# Advent of Code 2019 day 21

Solving by inspection

A large change of pace for day 21! I solved these by a bit of thought, and then some inspection of the test outputs.

## Part 1

The idea here is "jump if you can see a hole, so long as there is ground at your landing space." That turns into the Boolean expression

$( \lnot A \lor \lnot B \lor \lnot C ) \land D )$

which de Morgan's theorem turns into

$\lnot (A \land B \land C ) \land D$

Given that the T and J registers start as False, that expression becomes the program

OR  A T
AND B T
AND C T
NOT T J
AND D J
WALK


## Part 2

There were two cases where the program above fails:

.................    .................
.................    .................
..@..............    ....@............
#####.#.##.######    #####...###...###
ABCDEFGH               ABCDEFGH


In the first case, the Part 1 program jumps onto the first, small island and then can't jump to the second.
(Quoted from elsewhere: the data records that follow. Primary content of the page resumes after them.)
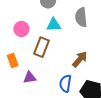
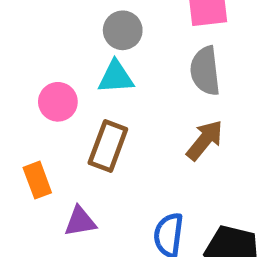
cyan triangle: (54, 25) -> (116, 77), moved
brown arrow: (80, 59) -> (205, 140), moved

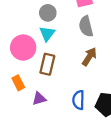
cyan triangle: (116, 77) -> (47, 34), turned -42
pink circle: (58, 102) -> (23, 48), size x1.5

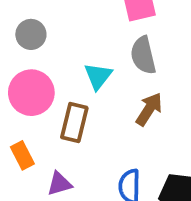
gray circle: (48, 13) -> (31, 34), moved
cyan triangle: (47, 34) -> (98, 76), moved

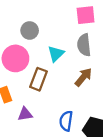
gray circle: (31, 34) -> (30, 30), moved

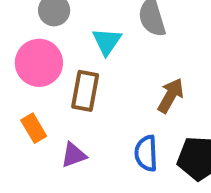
brown arrow: (83, 77) -> (171, 95), moved

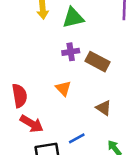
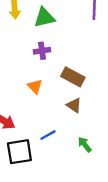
brown rectangle: (97, 62) -> (73, 77), moved

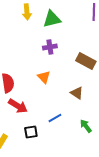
brown rectangle: (73, 77) -> (86, 61), moved
black square: (19, 152) -> (31, 132), size x0.6

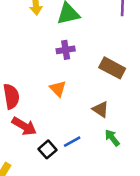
green arrow: (86, 126) -> (112, 138), moved
black square: (31, 132) -> (47, 149), moved, turned -32

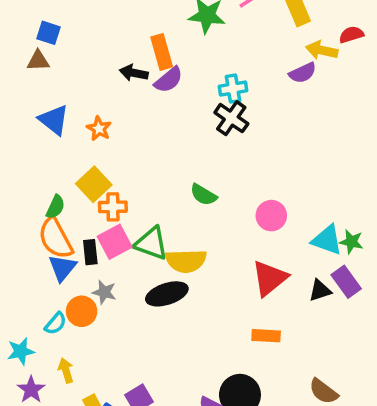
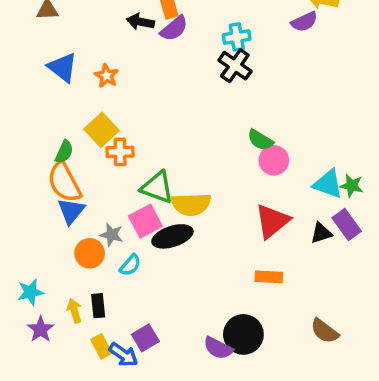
green semicircle: (203, 195) -> (260, 140), moved
pink square: (115, 242) -> (145, 221), moved
black rectangle: (90, 252) -> (98, 306), moved
cyan semicircle: (55, 323) -> (130, 265), moved

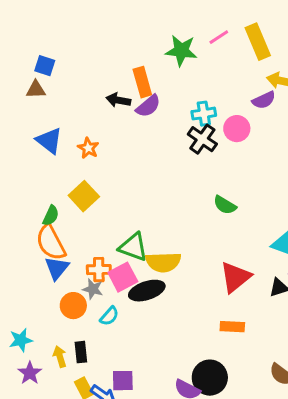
orange cross: (120, 152) -> (99, 270), moved
pink circle: (274, 160) -> (237, 129), moved
purple square: (145, 338) -> (123, 381), turned 30

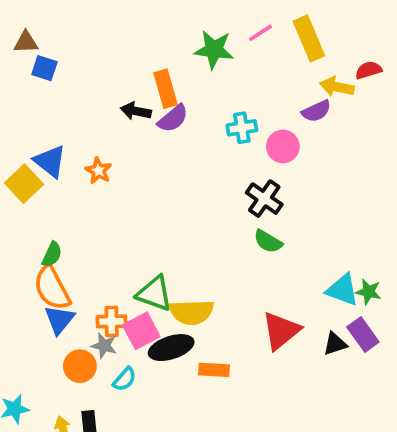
brown triangle: (36, 90) -> (26, 42), moved
black cross: (202, 139) -> (264, 199), moved
yellow square: (84, 196) -> (24, 184), moved
orange rectangle: (232, 327) -> (214, 370), moved

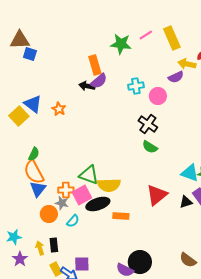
brown triangle: (26, 42) -> (20, 40), size x1.5
black arrow: (136, 111) -> (87, 86), moved

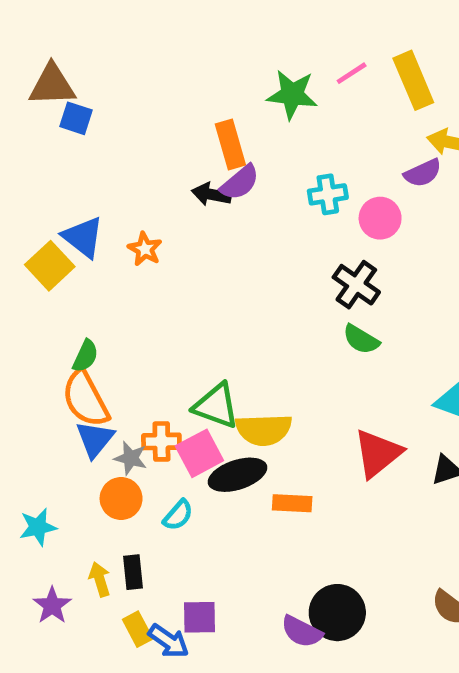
gray star: (62, 203) -> (131, 458), moved
cyan star: (14, 237) -> (38, 527), moved

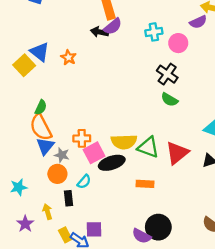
green triangle: (216, 406) -> (148, 147), moved
orange cross: (161, 441) -> (82, 138), moved
orange rectangle: (292, 503) -> (145, 184), moved
black rectangle: (133, 572) -> (68, 198), moved

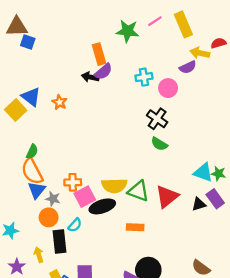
black rectangle: (68, 198) -> (60, 241), size x1.5

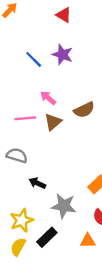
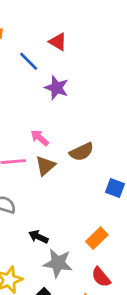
blue line: (34, 59) -> (29, 61), moved
black arrow: (37, 183) -> (38, 237), moved

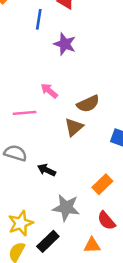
blue line: (29, 61) -> (39, 19), turned 54
brown triangle: (45, 166) -> (74, 127), moved
black arrow: (38, 237) -> (47, 170), moved

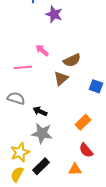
gray star: (66, 208) -> (42, 133), moved

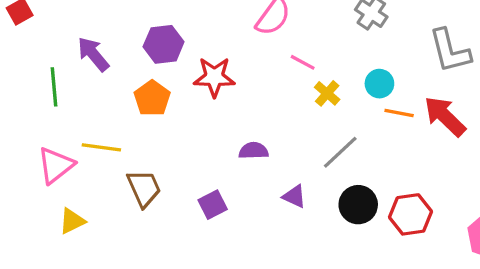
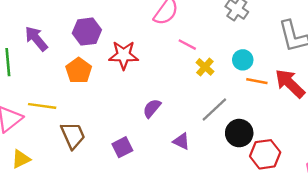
purple semicircle: (254, 151) -> (152, 108), turned -48
black circle: (358, 205) -> (239, 133), moved

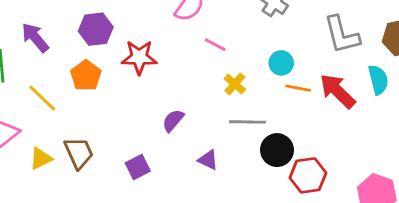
yellow cross: (205, 67) -> (235, 84), moved
yellow line: (42, 106) -> (42, 98), moved, turned 36
gray line: (214, 109) -> (247, 122), turned 44
yellow triangle: (21, 159) -> (41, 158), moved

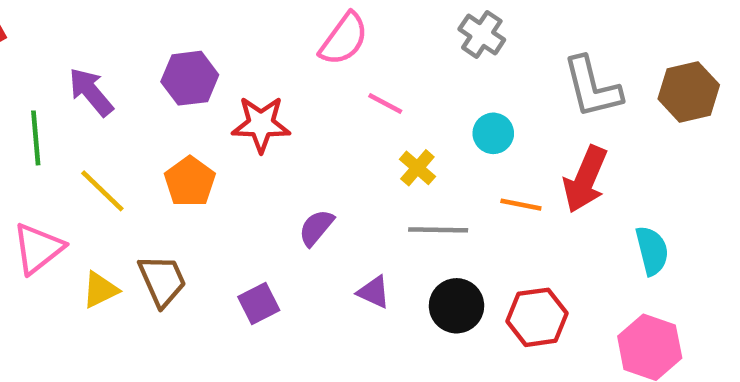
orange pentagon: (86, 76) -> (190, 182), moved
cyan semicircle: (378, 80) -> (652, 251), moved
orange line: (298, 88) -> (521, 205), moved
red arrow: (337, 91) -> (585, 179), turned -111
black circle: (277, 150) -> (456, 306), moved

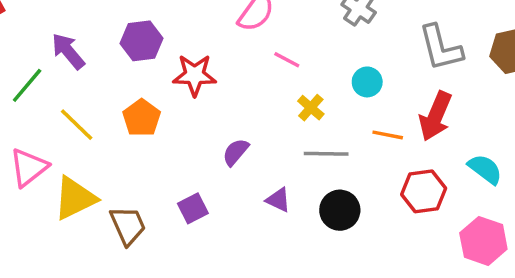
green line: (36, 138) -> (27, 85), turned 45
cyan semicircle: (652, 251) -> (485, 169), turned -39
brown trapezoid: (162, 281) -> (128, 226), moved
yellow triangle: (100, 290) -> (75, 198), size x1.6
red hexagon: (537, 317) -> (424, 191), moved

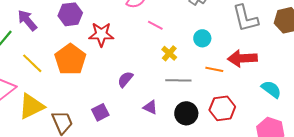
red arrow: (436, 116) -> (242, 58), turned 64
orange pentagon: (142, 118) -> (70, 59), size x1.4
red hexagon: (424, 191) -> (222, 108), moved

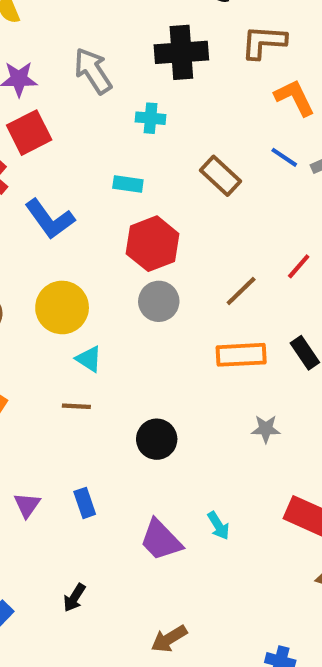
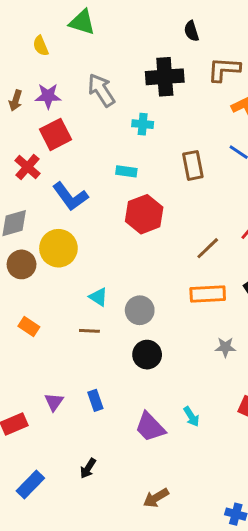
brown rectangle: (220, 176) -> (193, 165), turned 36
gray circle: (159, 301) -> (140, 310), moved
yellow circle: (62, 307) -> (58, 248), moved

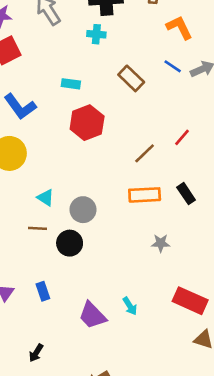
cyan cross: (143, 124) -> (96, 34), moved
brown rectangle: (193, 165) -> (131, 78), turned -35
black circle: (147, 355) -> (70, 243), moved

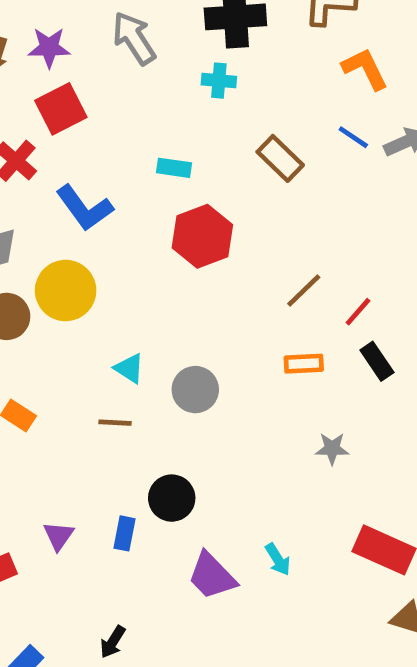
red line: (182, 137) -> (358, 312), moved
orange rectangle: (145, 195) -> (304, 364), size x0.7
black circle: (70, 243) -> (172, 498), moved
blue rectangle: (43, 291) -> (125, 533), turned 30

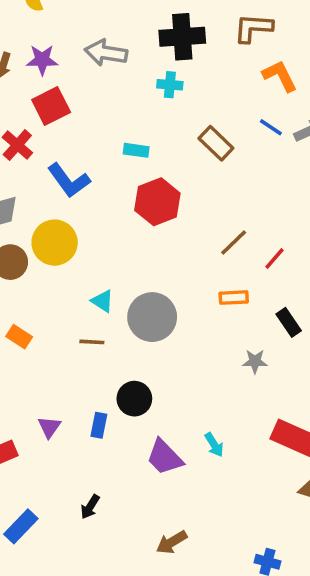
gray arrow: (134, 38) -> (106, 53), turned -48
black rectangle: (377, 361) -> (289, 322), moved
gray circle: (195, 390) -> (152, 317), size x1.4

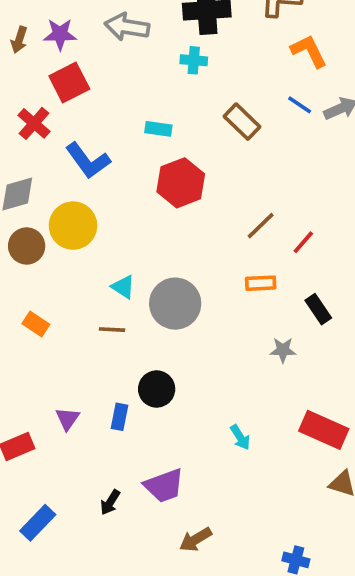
purple trapezoid: (165, 457) -> (164, 486), moved, turned -66

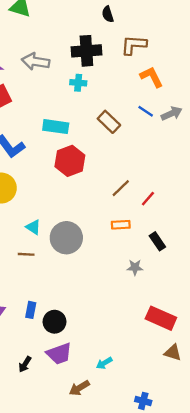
cyan rectangle: (158, 129) -> (56, 127), size x1.5
black circle: (157, 389) -> (55, 322), moved
cyan arrow: (240, 437) -> (104, 363), moved, turned 91

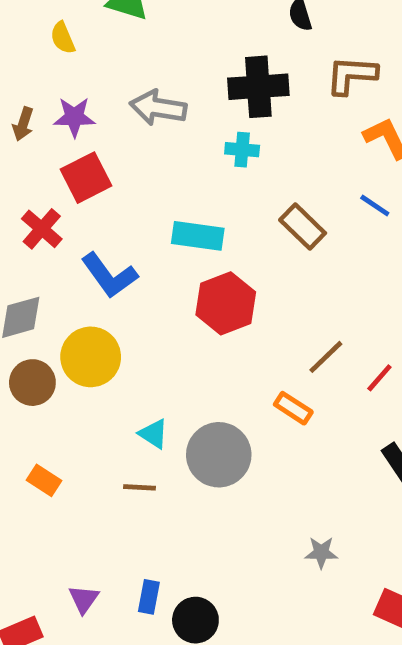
orange rectangle: (121, 225) -> (293, 408), moved, turned 36
gray star: (135, 267) -> (321, 553), moved

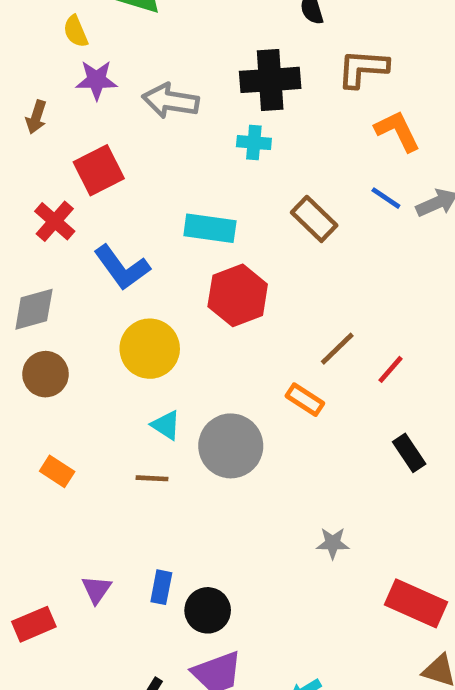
purple star: (74, 117) -> (96, 80), moved
yellow circle: (91, 357) -> (150, 349), moved

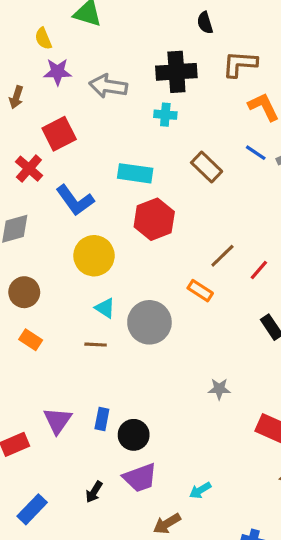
brown circle: (45, 374) -> (24, 292), moved
purple triangle: (96, 589) -> (58, 421), size x1.4

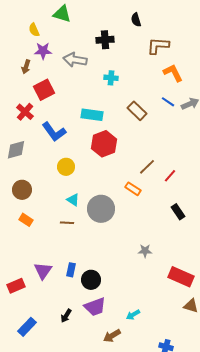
black cross: (176, 72) -> (105, 40), moved, size x0.7
brown arrow: (16, 97) -> (26, 67), moved
yellow circle: (94, 256) -> (66, 167), size x0.7

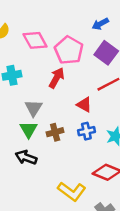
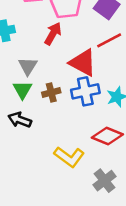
red triangle: (84, 105) -> (83, 63), size x1.6
blue cross: (86, 131) -> (85, 91), size x1.5

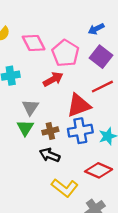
red arrow: (53, 34) -> (53, 79), turned 30
red triangle: (83, 63) -> (79, 105), turned -50
black arrow: (20, 120) -> (50, 155), moved

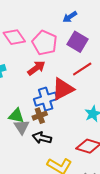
gray triangle: (30, 107) -> (22, 127), moved
green triangle: (25, 128) -> (16, 116), turned -42
blue cross: (80, 131) -> (46, 99), moved

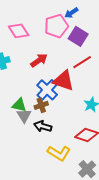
pink pentagon: (45, 43) -> (56, 26), moved, turned 30
red triangle: (63, 89) -> (63, 81), turned 45
blue cross: (46, 99) -> (47, 90), turned -30

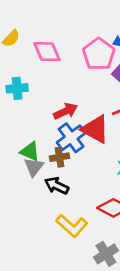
pink pentagon: (56, 26) -> (99, 54), turned -30
red arrow: (39, 60) -> (66, 111), moved

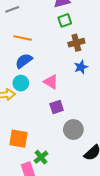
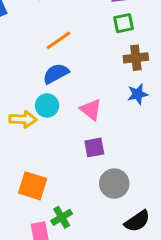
orange line: (23, 38) -> (59, 40), turned -54

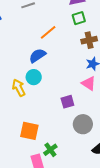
orange line: (59, 40) -> (48, 32), moved
pink triangle: (91, 110) -> (89, 83), moved
yellow arrow: (23, 119) -> (19, 88), turned -114

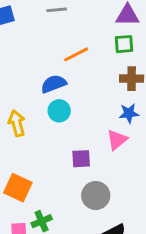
cyan circle: (34, 77) -> (59, 111), moved
pink triangle: (89, 83) -> (117, 140), turned 35

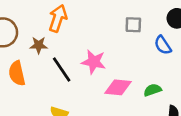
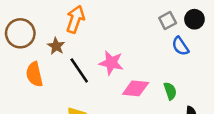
gray square: (133, 25) -> (168, 21), moved, turned -30
brown star: (39, 45) -> (56, 46), turned 30
green semicircle: (153, 90) -> (170, 91), turned 90

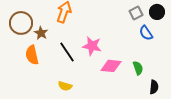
brown star: (56, 46) -> (41, 33), moved

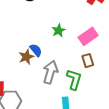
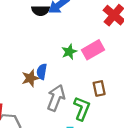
pink rectangle: (88, 36) -> (93, 50), moved
blue semicircle: (36, 50) -> (42, 72), turned -136

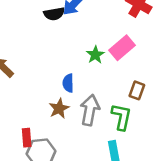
brown star: (30, 78) -> (59, 108), moved
brown rectangle: (99, 88) -> (137, 90), turned 42

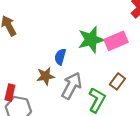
green star: (95, 55) -> (91, 40), size x1.6

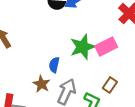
brown star: (46, 76) -> (41, 84), turned -30

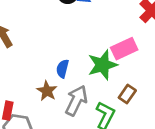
green star: (83, 47) -> (103, 65), moved

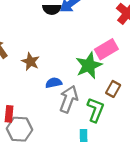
blue semicircle: (62, 69) -> (54, 83), moved, turned 70
brown star: (47, 91) -> (30, 62), moved

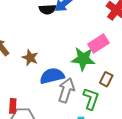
green star: (89, 65) -> (83, 59), turned 30
blue semicircle: (54, 83) -> (52, 76), size x1.6

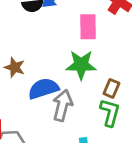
pink rectangle: (98, 43) -> (88, 27), moved, turned -54
green L-shape: (91, 99) -> (110, 113), moved

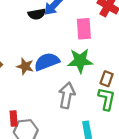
blue semicircle: (43, 89) -> (47, 62), moved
I fix that by including H in the check, giving the expression

$\lnot (A \land B \land C ) \land H \land D$

But that change prevents the robot jumping in the second example. I fix that by including E as well

$\lnot (A \land B \land C ) \land (E \lor H) \land D$

That gets turned into code

OR  A T
AND B T
AND C T
NOT T J
OR  E T
OR  H T
AND T J
AND D J
RUN


The tricky part is how to store the value of E into the T register, when I don't know what it's been set to. But as the jump condition is a conjunction, the robot is only jumping if J is true at this point, meaning T is false. That means I can insert E into T with the OR instruction.

Code

The code, such as it is, is available (and on Github).